Before the trip, I was having second thoughts about joining the Itbayat leg of our 3-island photo tour. I was told the journey via boat takes 4 hours and the ride could be treacherous due to the open sea, and thus the typical tourists wouldn't go. But, the whispers from my adventurous heart won that argument for me.
So here we are at the port in Basco where a 30-seater old wooden boat that looked like a tiny Noah's Ark awaits us. It was the early part of the Holy Week and many locals are already travelling back to their hometown. Cargo items ranging from sand and gravel to furniture to huge cans of biscuits were being loaded in what seemed like an infinite storage at the boat's hull. More people came and I began to wonder if they will exceed the capacity limits of the boat, a very common practice in some of the ports in the provinces. As we boarded with our orange life jackets, we soon found our little spots on the boat's floor, just enough for us to sit with our legs bunched up. As soon as the coast guard gave his go signal, we were off.

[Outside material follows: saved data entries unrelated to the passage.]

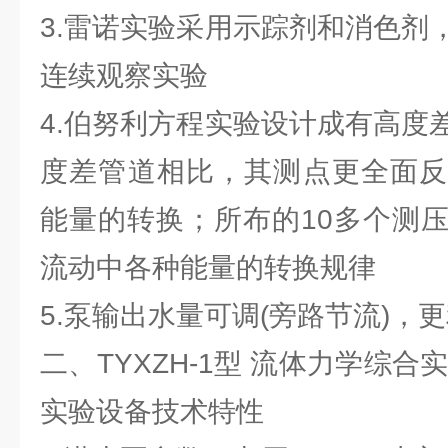
3.雷诺实验采用示踪剂和消色剂
连续观察实验
4.伯努利方程实验设计成有高度
度差管道相比，其测点更全面反
能量的转换；所布的10多个测
流动中各种能量的转换规律
5.泵输出水量可调(旁路节流)，
二、TYXZH-1型 流体力学综合
实验设备技术特性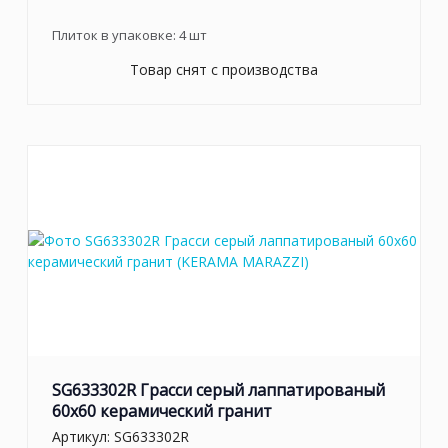
Плиток в упаковке:
4
шт
Товар снят с производства
SG633302R Грасси серый лаппатированый
60x60 керамический гранит
Артикул:
SG633302R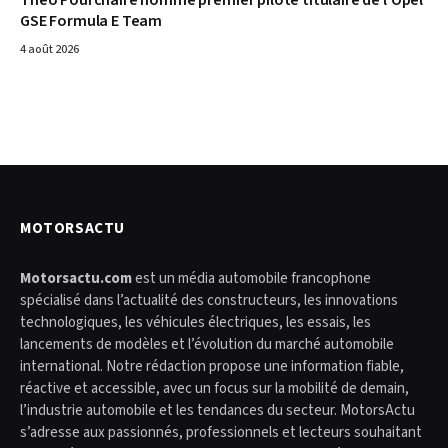
Théo Pourchaire nommé premier pilote titulaire de l’Opel
GSE Formula E Team
4 août 2026
MOTORSACTU
Motorsactu.com
est un média automobile francophone
spécialisé dans l’actualité des constructeurs, les innovations
technologiques, les véhicules électriques, les essais, les
lancements de modèles et l’évolution du marché automobile
international. Notre rédaction propose une information fiable,
réactive et accessible, avec un focus sur la mobilité de demain,
l’industrie automobile et les tendances du secteur. MotorsActu
s’adresse aux passionnés, professionnels et lecteurs souhaitant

|View from the back of the boat where I was seated|
Two hours later, we spotted land and there was a big sigh of relief. We were informed that we will dock at an alternate port, called the Mauyen Port, which is southernmost part of the island where the waters are smoother, instead of the usual port which will take another 2 hours. However, this means that we will have to do some heavy duty hiking up the cliff, via 14 zigzag steep narrow trails with nothing to hold on to, and with all our stuff to carry. For someone who's not a hiker, this was really a challenge for me. But luckily, my group was supportive enough and we paced ourselves for a slower hike up.
|Mauyen Port, where we got off, there wasn't even a proper dock|
As we emerged on top of the hill, all I could see were empty plains, and I felt that I was in Africa. I also noticed that there were a few lone palm trees but they were unusually short. We all plopped onto the ground tired and exasperated. Even the sun shining bright on our faces felt good.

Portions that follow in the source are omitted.